Gary's heart only works at about 30% of what it should, so he is quite limited in what he can do. He had to take early retirement (at age 56) and he has to rest lots and lots. But I was very encouraged by the doctor's words yesterday. This is all to say that since your hubby's heart is much stronger - he should come though this so easy and he will feel so much better after the ablation is completed. We weren't meant to have a heart rate of 120-130 and it really makes you feel crummy. Also, staying in the hospital is really crummy too!!! I hope he gets out soon - yet, with this fast heart rate, it is MUCH better for him to be in the hospital with immediate care should something go amiss.

I also hope your hubby doesn't have to have a pacemaker - fingers/toes/legs crossed that he doesn't have to - but if he does, it is such a non-issue these days. Really the only issue is having the battery replaced every five years, and not being able to go through metal detectors. I'm very comforted that my husband has a pacemaker because I know that his heart rate can't get too low. His also has a defibrillator and sudden cardiac death is a major complication of heart failure (my husband's diagnosis), so I know if that happens, his defibrillator will fire and he will have a better chance of survival.

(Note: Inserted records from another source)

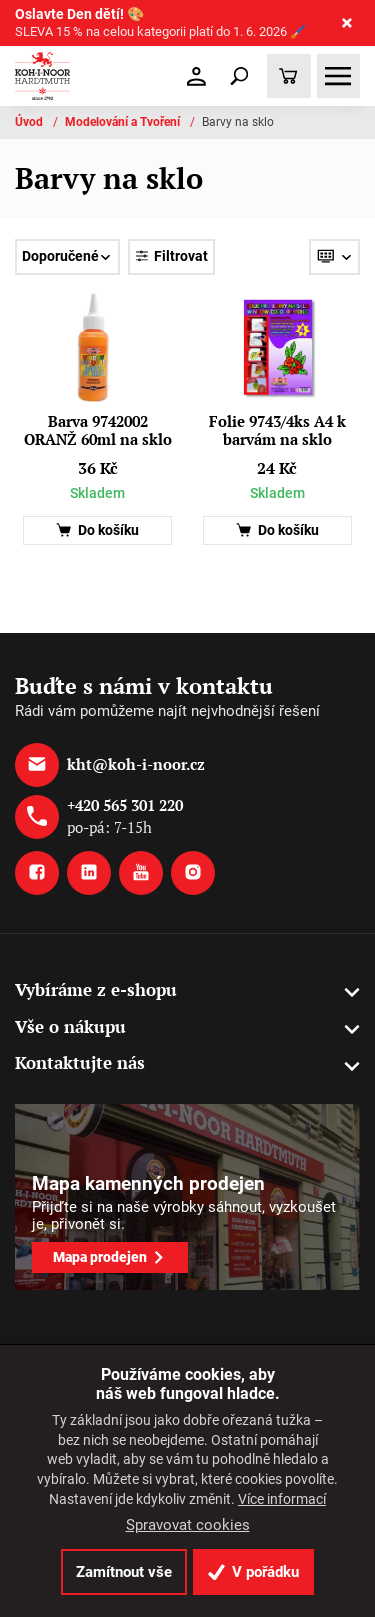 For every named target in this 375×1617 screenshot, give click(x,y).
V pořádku (253, 1572)
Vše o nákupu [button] (70, 1026)
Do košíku (97, 530)
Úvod (30, 122)
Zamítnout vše (124, 1572)
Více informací (282, 1499)
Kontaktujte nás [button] (80, 1062)
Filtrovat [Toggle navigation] (171, 256)
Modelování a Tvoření (124, 122)
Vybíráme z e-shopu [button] (96, 989)
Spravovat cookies (188, 1525)
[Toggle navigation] (240, 76) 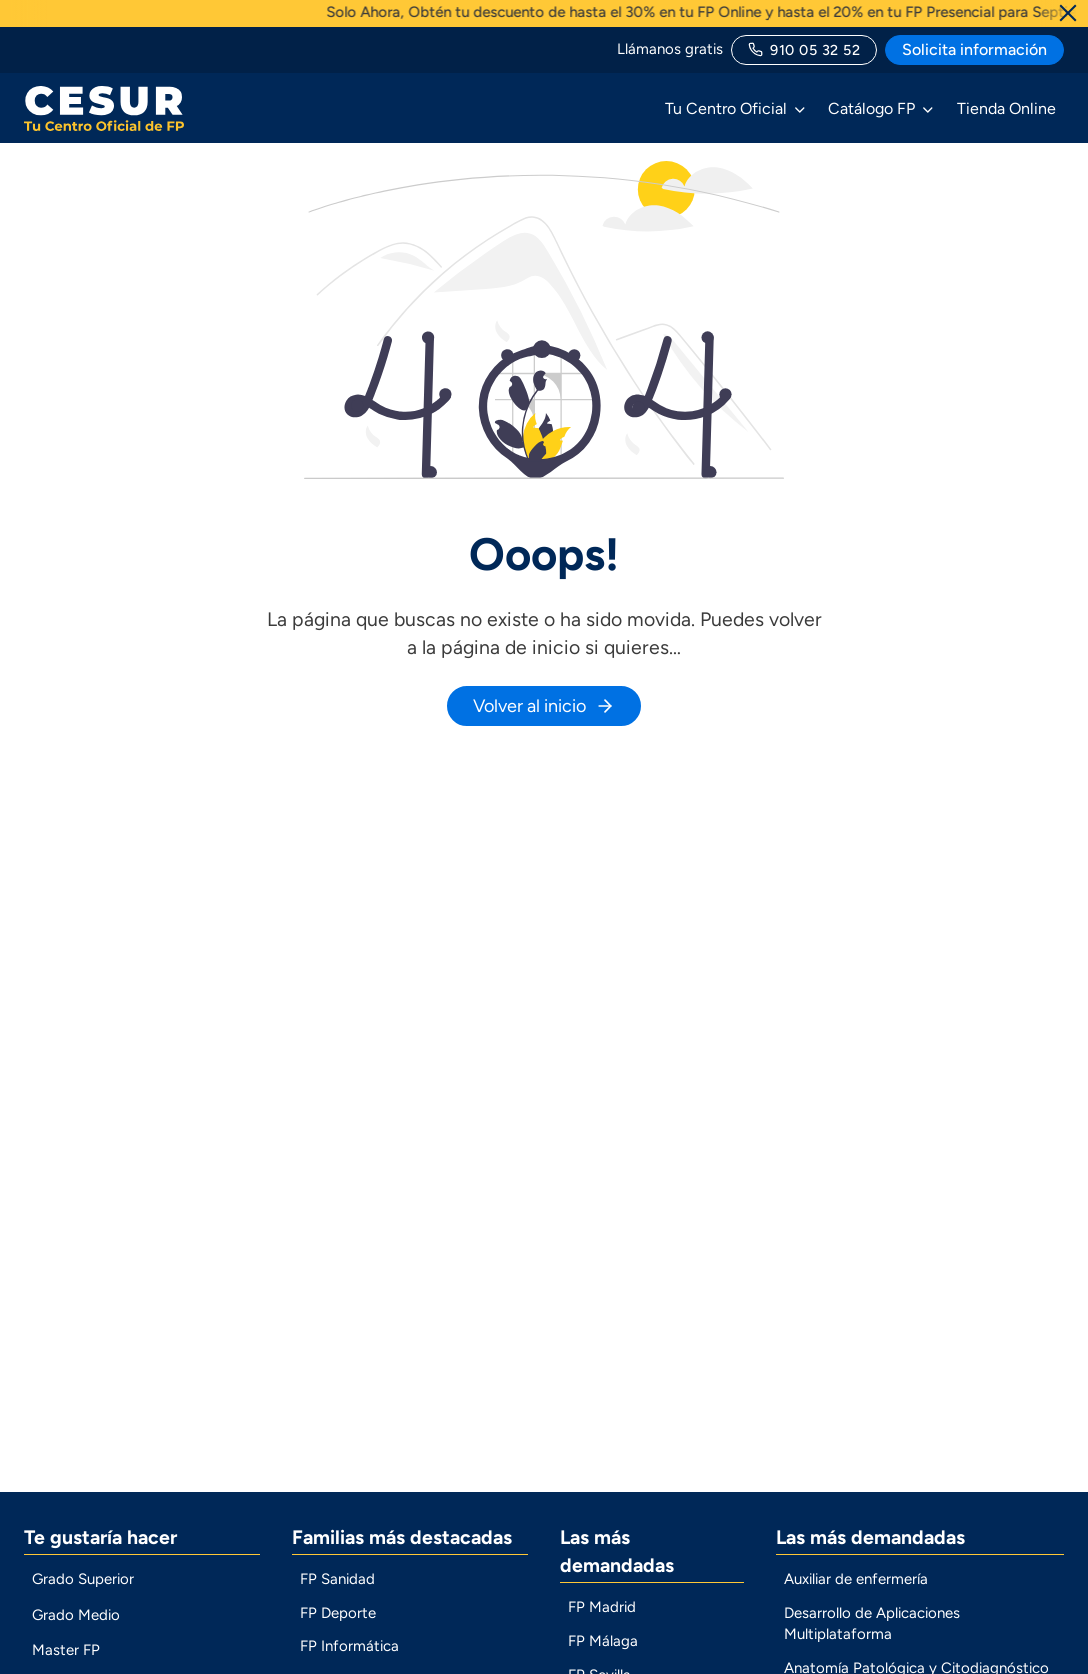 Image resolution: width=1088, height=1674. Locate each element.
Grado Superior (83, 1594)
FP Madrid (602, 1622)
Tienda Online (1006, 108)
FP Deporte (338, 1627)
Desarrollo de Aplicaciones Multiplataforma (872, 1638)
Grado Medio (76, 1629)
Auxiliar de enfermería (856, 1594)
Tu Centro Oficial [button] (726, 108)
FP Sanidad (337, 1594)
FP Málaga (603, 1656)
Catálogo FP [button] (871, 108) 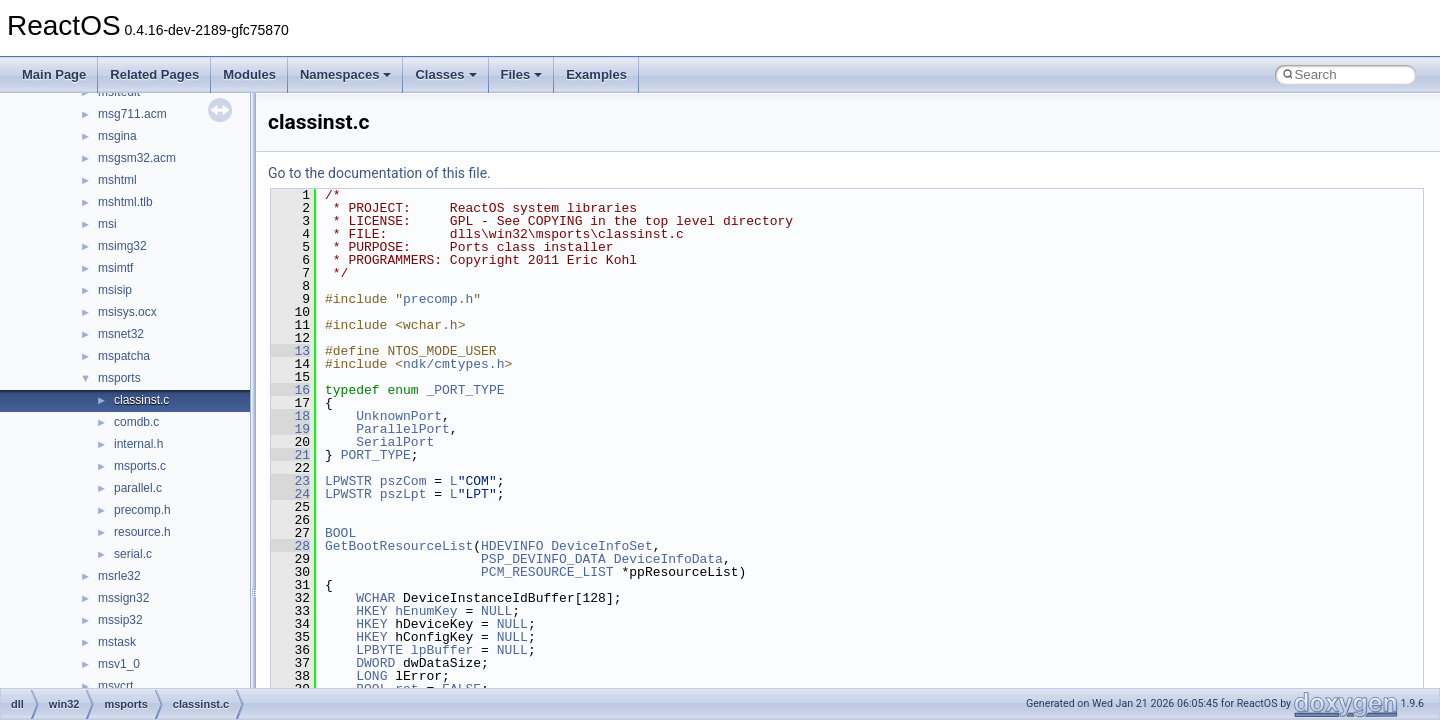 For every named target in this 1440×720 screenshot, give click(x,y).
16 (290, 390)
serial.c (133, 554)
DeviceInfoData (668, 559)
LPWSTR (348, 481)
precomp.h (142, 510)
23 (290, 481)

All this information is to say that modern technology is wonderful. These electrophysiology heart studies began in the early 1970's, when I first became a nurse. I remember our patients going down for these studies. We knew they had to stop patient's hearts and then start them back up, make their hearts go fast and then slow, make hearts beat irregularly, in order to figure out what to do and how to do it. This was hard for us nurses because we knew it was dangerous for the patients. But it had to be done in order to develop the fabulous technology that we have today. And of course, it was only done on the sickest patients for whom all other options had been exhausted. But that is why I don't get upset when they stop my husband's heart once a year, to test whether or not his defibrillator will fire properly. I feel very comforted to have been a part of the very early studies to develop the technology that is now helping my husband - and soon, yours too.

I am extremely confident that it will be very successful with your husband's problem!